Washington Supreme Court, Position 8 — Steve Gonzalez

Steve Gonzalez (Courtesy Photo)

What are specific ways you have helped people of color and/or the immigrant community?

I hire and mentor diverse students and lawyers. I co-chaired the Race and the Criminal Justice System Task Force which made recommendations to reduce disproportionality. As a past Chair of the Washington State Access to Justice Board and a board member for many years, I am passionate about ensuring justice for all Washingtonians, including underrepresented communities like immigrants, refugees, and communities of color. While in private practice, I regularly provided pro bono legal assistance to immigrants through the Northwest Immigrant Rights Project. When I was a municipal prosecutor, we did not share information with immigration authorities. As a Superior Court Judge, I was involved in passing and implementing a policy that prohibited ICE from enforcing arrest warrants at the King County Courthouse. I participate in the Northwest Minority Job Fair every year, and serve as Board member for the Washington Leadership Institute, an organization that aims to develop legal professionals and community leaders who reflect the diversity of Washington State. I am committed to being a role model on the Court for underrepresented communities. I helped develop and pass a rule to reduce implicit bias in jury selection.
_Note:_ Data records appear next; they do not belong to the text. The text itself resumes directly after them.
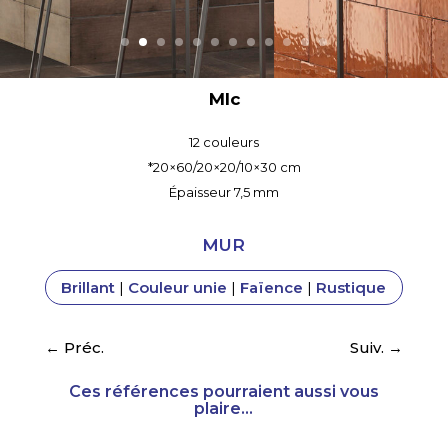
Mlc
12 couleurs
*20×60/20×20/10×30 cm
Épaisseur 7,5 mm
MUR
Brillant
|
Couleur unie
|
Faïence
|
Rustique
←
Préc.
Suiv.
→
Ces références pourraient aussi vous
plaire...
What is the biggest legislative priority for communities of color and the immigrant community in the next few years? Do you think there are legislative concerns that are unique to these communities?

I am prohibited by the Canons of Judicial Conduct from answering this question as cases related to such prospective legislation may come before me.

What are specific ways that the office you seek would affect communities of color and the immigrant community, if you are elected?

We can do a great deal more to improve access to justice by simplifying forms and writing them in plain and common language, reducing or eliminating user fees, and improving our openness as a coequal branch of government. I currently serve as chair of the statewide Interpreter Commission. I am working to ensure that the state provides sufficient funding so that interpreters are available to all who need them.